• **Task material**:
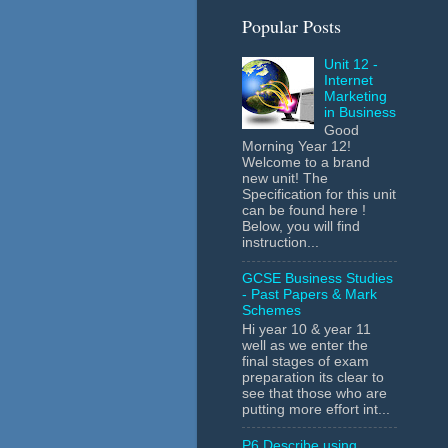
Popular Posts
Unit 12 -
Internet
Marketing
in Business
Good
Morning Year 12!
Welcome to a brand
new unit! The
Specification for this unit
can be found here !
Below, you will find
instruction...
GCSE Business Studies
- Past Papers & Mark
Schemes
Hi year 10 & year 11
well as we enter the
final stages of exam
preparation its clear to
see that those who are
putting more effort int...
P6 Describe using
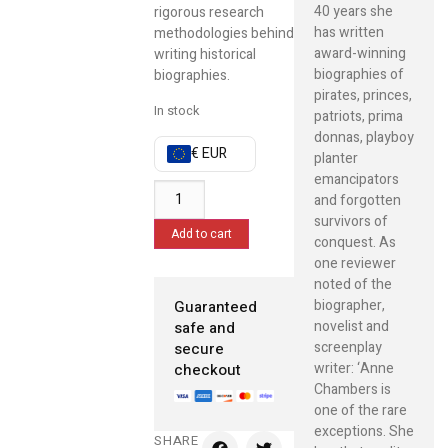
40 years she
rigorous research
has written
methodologies behind
award-winning
writing historical
biographies of
biographies.
pirates, princes,
In stock
patriots, prima
donnas, playboy
€ EUR
planter
emancipators
and forgotten
survivors of
Add to cart
conquest. As
one reviewer
noted of the
biographer,
Guaranteed
novelist and
safe and
screenplay
secure
writer: ‘Anne
checkout
Chambers is
one of the rare
exceptions. She
SHARE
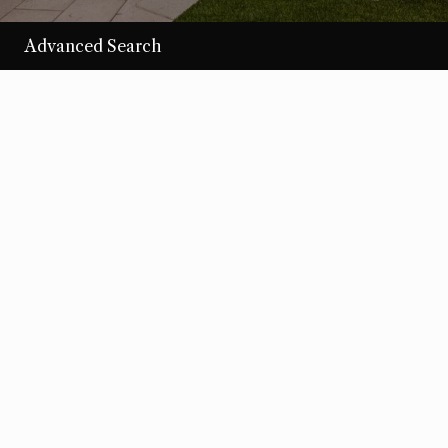
Advanced Search
/per night
Desert Loom
View more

• **Task description**: Exactly as written, give the entries above again, with no images.

• **Response to the task**:
Popular Posts
Unit 12 -
Internet
Marketing
in Business
Good
Morning Year 12!
Welcome to a brand
new unit! The
Specification for this unit
can be found here !
Below, you will find
instruction...
GCSE Business Studies
- Past Papers & Mark
Schemes
Hi year 10 & year 11
well as we enter the
final stages of exam
preparation its clear to
see that those who are
putting more effort int...
P6 Describe using
40 years she
rigorous research
has written
methodologies behind
award-winning
writing historical
biographies of
biographies.
pirates, princes,
In stock
patriots, prima
donnas, playboy
€ EUR
planter
emancipators
and forgotten
survivors of
Add to cart
conquest. As
one reviewer
noted of the
biographer,
Guaranteed
novelist and
safe and
screenplay
secure
writer: ‘Anne
checkout
Chambers is
one of the rare
exceptions. She
SHARE
Advanced Search
/per night
Desert Loom
View more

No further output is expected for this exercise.